◆ Description of the task:
All entries need to be written out verbatim, with pictures omitted.

(Exercise data Opens)

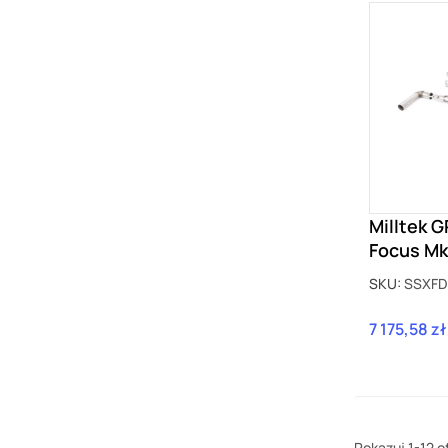
Milltek G
Focus Mk
z GPF SS
SKU:
SSXFD
7 175,58 zł
Cena
Pokazuj 1-12 o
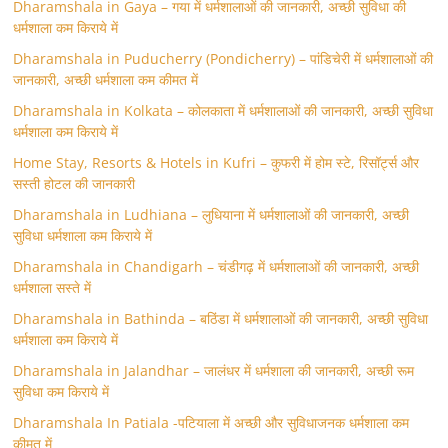
Dharamshala in Gaya – गया में धर्मशालाओं की जानकारी, अच्छी सुविधा की
धर्मशाला कम किराये में
Dharamshala in Puducherry (Pondicherry) – पांडिचेरी में धर्मशालाओं की
जानकारी, अच्छी धर्मशाला कम कीमत में
Dharamshala in Kolkata – कोलकाता में धर्मशालाओं की जानकारी, अच्छी सुविधा
धर्मशाला कम किराये में
Home Stay, Resorts & Hotels in Kufri – कुफरी में होम स्‍टे, रिसॉर्ट्स और
सस्ती होटल की जानकारी
Dharamshala in Ludhiana – लुधियाना में धर्मशालाओं की जानकारी, अच्छी
सुविधा धर्मशाला कम किराये में
Dharamshala in Chandigarh – चंडीगढ़ में धर्मशालाओं की जानकारी, अच्छी
धर्मशाला सस्ते में
Dharamshala in Bathinda – बठिंडा में धर्मशालाओं की जानकारी, अच्छी सुविधा
धर्मशाला कम किराये में
Dharamshala in Jalandhar – जालंधर में धर्मशाला की जानकारी, अच्छी रूम
सुविधा कम किराये में
Dharamshala In Patiala -पटियाला में अच्छी और सुविधाजनक धर्मशाला कम
कीमत में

(Exercise data Closes)

◆ Output of the task:
Milltek G
Focus Mk
z GPF SS
SKU:
SSXFD
7 175,58 zł
Cena
Pokazuj 1-12 o
Dharamshala in Gaya – गया में धर्मशालाओं की जानकारी, अच्छी सुविधा की
धर्मशाला कम किराये में
Dharamshala in Puducherry (Pondicherry) – पांडिचेरी में धर्मशालाओं की
जानकारी, अच्छी धर्मशाला कम कीमत में
Dharamshala in Kolkata – कोलकाता में धर्मशालाओं की जानकारी, अच्छी सुविधा
धर्मशाला कम किराये में
Home Stay, Resorts & Hotels in Kufri – कुफरी में होम स्‍टे, रिसॉर्ट्स और
सस्ती होटल की जानकारी
Dharamshala in Ludhiana – लुधियाना में धर्मशालाओं की जानकारी, अच्छी
सुविधा धर्मशाला कम किराये में
Dharamshala in Chandigarh – चंडीगढ़ में धर्मशालाओं की जानकारी, अच्छी
धर्मशाला सस्ते में
Dharamshala in Bathinda – बठिंडा में धर्मशालाओं की जानकारी, अच्छी सुविधा
धर्मशाला कम किराये में
Dharamshala in Jalandhar – जालंधर में धर्मशाला की जानकारी, अच्छी रूम
सुविधा कम किराये में
Dharamshala In Patiala -पटियाला में अच्छी और सुविधाजनक धर्मशाला कम
कीमत में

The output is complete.